We’re standing in a big, open lot at Richmond and Lehigh. Instrument cases are strewn about, as is a bit of broken glass. A couple of homemade skateboard ramps hint at what the lot is usually used for. Past the lot’s far end, tanker cars rest on railroad tracks.
John, a close friend since high school, hands me his alto sax. “Hold my horn,” he says, going to grab something from his car. The rest of the band members mill about. On New Year’s, they’re the kings of Broad Street, but the rest of their days are less than royal. Some are high school students, and some are retired fellas who practice while sitting in folding chairs. Others work as cops, teachers, and those guys at Home Depot who tell you what screws to buy and how to install a garbage disposal.
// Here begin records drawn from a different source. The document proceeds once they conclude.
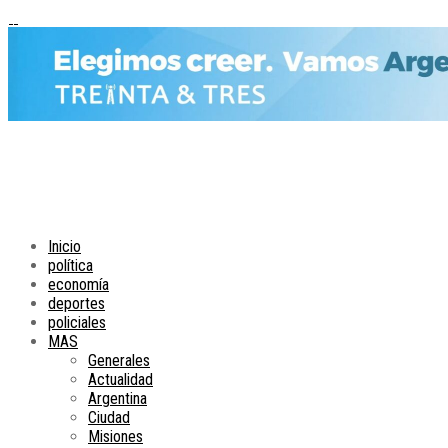
Inicio
política
economía
deportes
policiales
MAS
Generales
Actualidad
Argentina
Ciudad
Misiones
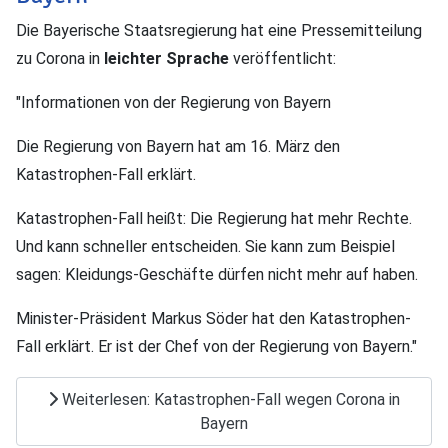
Die Bayerische Staatsregierung hat eine Pressemitteilung
zu Corona in
leichter Sprache
veröffentlicht:
"Informationen von der Regierung von Bayern
Die Regierung von Bayern hat am 16. März den
Katastrophen-Fall erklärt.
Katastrophen-Fall heißt: Die Regierung hat mehr Rechte.
Und kann schneller entscheiden. Sie kann zum Beispiel
sagen: Kleidungs-Geschäfte dürfen nicht mehr auf haben.
Minister-Präsident Markus Söder hat den Katastrophen-
Fall erklärt. Er ist der Chef von der Regierung von Bayern."
Weiterlesen: Katastrophen-Fall wegen Corona in
Bayern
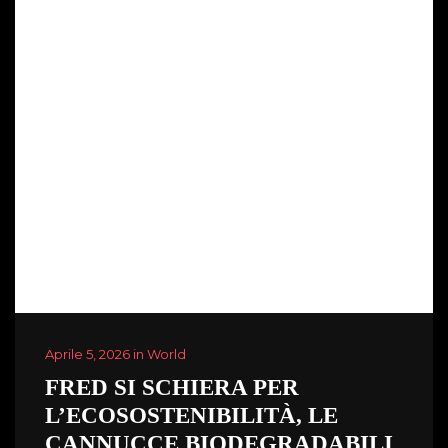
Aprile 5, 2026 in World
FRED SI SCHIERA PER
L’ECOSOSTENIBILITÀ, LE
CANNUCCE BIODEGRADABILI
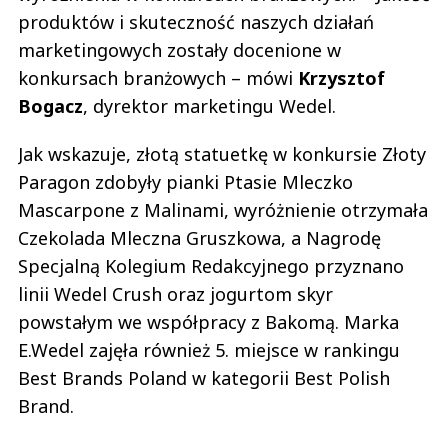
produktów i skuteczność naszych działań
marketingowych zostały docenione w
konkursach branżowych – mówi
Krzysztof
Bogacz
, dyrektor marketingu Wedel.
Jak wskazuje, złotą statuetkę w konkursie Złoty
Paragon zdobyły pianki Ptasie Mleczko
Mascarpone z Malinami, wyróżnienie otrzymała
Czekolada Mleczna Gruszkowa, a Nagrodę
Specjalną Kolegium Redakcyjnego przyznano
linii Wedel Crush oraz jogurtom skyr
powstałym we współpracy z Bakomą. Marka
E.Wedel zajęła również 5. miejsce w rankingu
Best Brands Poland w kategorii Best Polish
Brand.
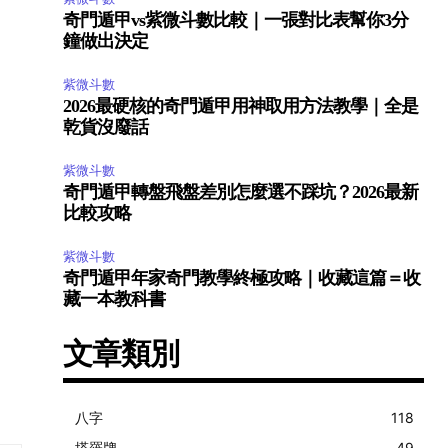
奇門遁甲vs紫微斗數比較｜一張對比表幫你3分
鐘做出決定
紫微斗數
2026最硬核的奇門遁甲用神取用方法教學｜全是
乾貨沒廢話
紫微斗數
奇門遁甲轉盤飛盤差別怎麼選不踩坑？2026最新
比較攻略
紫微斗數
奇門遁甲年家奇門教學終極攻略｜收藏這篇＝收
藏一本教科書
文章類別
八字
118
塔羅牌
49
No one is here to watch the band practice, save for me and the occasional passer-by. We’re on the edge of Port Richmond, but no neighbors are out, even as the band’s sound carries into the neighborhood, bouncing between the buildings and blocks. The day is raw and miserable. When the Route 15 SEPTA bus rolls up, a woman steps off, lights a cigarette, and glances at the scene before strolling away.
Returning from his car, John carries papers detailing the choreography he needs to learn for the band’s routine. He lives in Ohio now, but every year he comes back to march in the parade. He first joined Greater Kensington when he was 15. He and I are now nearly 40. “It’s in my blood,” John has told me. “I feel like I need to be a part of it. It keeps me part of Philadelphia.”
I also used to be involved with the band. For 10 years, I marched with Greater Kensington as a marshal, basically serving as a stage crew of the street, helping the band with whatever was needed. But then I moved away from Philly and settled in the Boston area. When you leave a place you care about, some things must give. You can’t hold on to everything from your old hometown that’s important to you, so the Mummers have slipped from my life.
On this Sunday, though, I find myself in Philly with a few precious hours to spare before hitting the road to New England, so I wanted to check on the band, especially because it has fallen on hard times lately. Overhead, the rumble of the cars on I-95 is constant, as is the rain, which we are mostly shielded from, save for the water draining off the highway in a never-ending stream.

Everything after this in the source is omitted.